Data Privacy is one of the leading concerns that customers express when setting up a Vendor Portal. Vendor Portals transfer sensitive data from buyers to suppliers and back again. Ultimately, each customer must make some degree of internal risk-reward calculation to determine if the time-money saving benefits of a Vendor Portal will outweigh the data privacy and security concerns that a SaaS tool introduces.
Though there are no silver bullets of data privacy, I try to explain to customers that there are some lead ones. With a little planning and some good aim, you should be able to knock out enough risk to make the process safe and secure.
Here is a list of my top six Data Privacy issues you should look to get clarity on before you commit to a SaaS-based Vendor Portal System.

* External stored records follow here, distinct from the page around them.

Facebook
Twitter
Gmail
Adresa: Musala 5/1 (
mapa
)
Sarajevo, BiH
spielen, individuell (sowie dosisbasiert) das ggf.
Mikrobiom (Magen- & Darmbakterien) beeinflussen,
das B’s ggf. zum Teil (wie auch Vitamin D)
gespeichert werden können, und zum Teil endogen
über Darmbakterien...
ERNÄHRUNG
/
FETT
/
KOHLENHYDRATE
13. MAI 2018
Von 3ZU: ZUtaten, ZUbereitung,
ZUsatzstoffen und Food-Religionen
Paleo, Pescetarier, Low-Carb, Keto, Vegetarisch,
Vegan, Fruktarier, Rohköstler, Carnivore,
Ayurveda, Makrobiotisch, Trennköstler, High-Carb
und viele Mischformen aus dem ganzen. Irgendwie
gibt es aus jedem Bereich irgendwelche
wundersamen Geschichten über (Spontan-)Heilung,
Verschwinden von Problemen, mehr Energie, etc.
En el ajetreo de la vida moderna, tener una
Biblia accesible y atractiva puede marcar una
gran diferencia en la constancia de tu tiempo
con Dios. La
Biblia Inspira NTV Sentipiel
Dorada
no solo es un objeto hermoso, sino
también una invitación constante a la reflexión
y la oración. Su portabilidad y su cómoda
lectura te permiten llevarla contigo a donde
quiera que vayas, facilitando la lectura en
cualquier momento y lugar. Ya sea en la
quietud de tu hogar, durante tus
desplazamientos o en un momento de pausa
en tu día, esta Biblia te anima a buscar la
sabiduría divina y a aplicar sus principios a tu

Vendor Portals manage both financial, transactional data as well as supplier profile data. Financial SaaS systems have established Certifications programs for the development processes such as SSAS 16, SOC1, SOC2 and SOC3. If the provider is not SSAE 16, SOC 1 certified, you will need to walk away.
Data Center Certification
Most SaaS providers usually do not host their data internally rather they outsource their hosting with a professional hosting provider. These providers know very well what certifications they need and will be willing to submit their certifications on request.

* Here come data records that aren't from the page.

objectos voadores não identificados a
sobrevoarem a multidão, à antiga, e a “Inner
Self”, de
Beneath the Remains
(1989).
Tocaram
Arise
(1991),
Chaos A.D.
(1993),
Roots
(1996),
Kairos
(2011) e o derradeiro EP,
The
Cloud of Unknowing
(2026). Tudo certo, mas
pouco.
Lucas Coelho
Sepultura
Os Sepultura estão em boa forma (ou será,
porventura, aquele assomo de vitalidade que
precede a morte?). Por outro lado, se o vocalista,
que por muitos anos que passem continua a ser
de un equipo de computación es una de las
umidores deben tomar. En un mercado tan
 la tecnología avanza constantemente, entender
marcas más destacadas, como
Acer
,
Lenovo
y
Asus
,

We addressed this in the security section, but the SaaS provider should be able to offer Single Sign-On integration and allow you control of your users at all times.
Who Owns the Data
Always ask for and receive, in writing, a data ownership policy document. There are no real standards for data ownership, but this document will tell you a lot about the firm that you are about to partner with. Keep in mind that just because you are the customer you may not own all of the data. In the Vendor Portal world, much of the data should be and is owned by the suppliers.

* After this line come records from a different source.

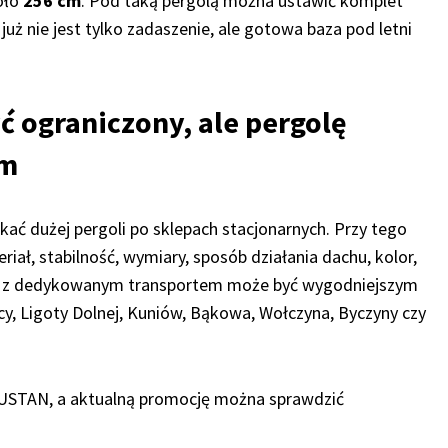
oło
256 cm
. Pod taką pergolą można ustawić komplet
już nie jest tylko zadaszenie, ale gotowa baza pod letni
 ograniczony, ale pergolę
em
ukać dużej pergoli po sklepach stacjonarnych. Przy tego
ał, stabilność, wymiary, sposób działania dachu, kolor,
ne z dedykowanym transportem może być wygodniejszym
, Ligoty Dolnej, Kuniów, Bąkowa, Wołczyna, Byczyny czy
LUSTAN, a aktualną promocję można sprawdzić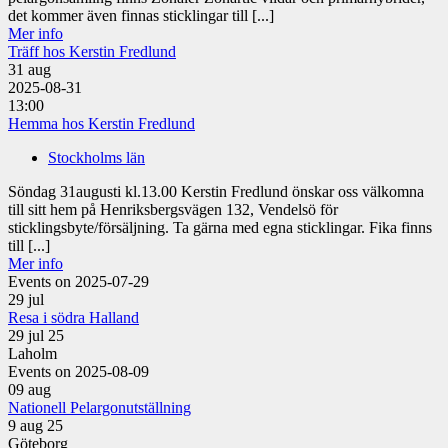
det kommer även finnas sticklingar till [...]
Mer info
Träff hos Kerstin Fredlund
31
aug
2025-08-31
13:00
Hemma hos Kerstin Fredlund
Stockholms län
Söndag 31augusti kl.13.00 Kerstin Fredlund önskar oss välkomna
till sitt hem på Henriksbergsvägen 132, Vendelsö för
sticklingsbyte/försäljning. Ta gärna med egna sticklingar. Fika finns
till [...]
Mer info
Events on 2025-07-29
29
jul
Resa i södra Halland
29 jul 25
Laholm
Events on 2025-08-09
09
aug
Nationell Pelargonutställning
9 aug 25
Göteborg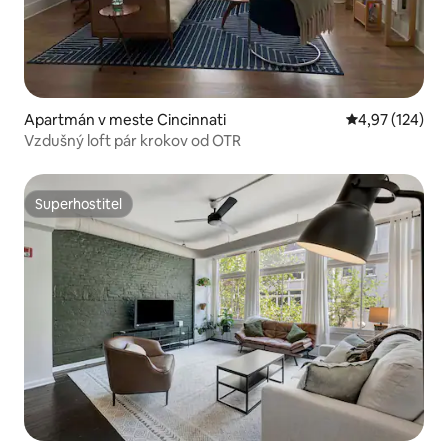
Apartmán v meste Cincinnati
Priemerné ohod
4,97 (124)
Vzdušný loft pár krokov od OTR
Superhostiteľ
Superhostiteľ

How long will the data be stored after the contract?
In this case, I do not think there is any guidance with respect as to how long the data should be stored rather you should make sure that the provider will be willing to work with you and destroy the data if you ask them to. Again, you may not own all of the data, and it may not all be destroyable
How is your Data Segregated?
Most SaaS solutions are multi-tenant. Multi-tenancy means that the provider will house all of the data from many customers in one database. A SaaS partner should be able to articulate their privacy policies as well as the steps that they have taken to keep your information safe.
Also, some SaaS solution might contract out some of their data service to other providers. If this is the case, you will need to get a simple data custody map and do not be afraid to say no.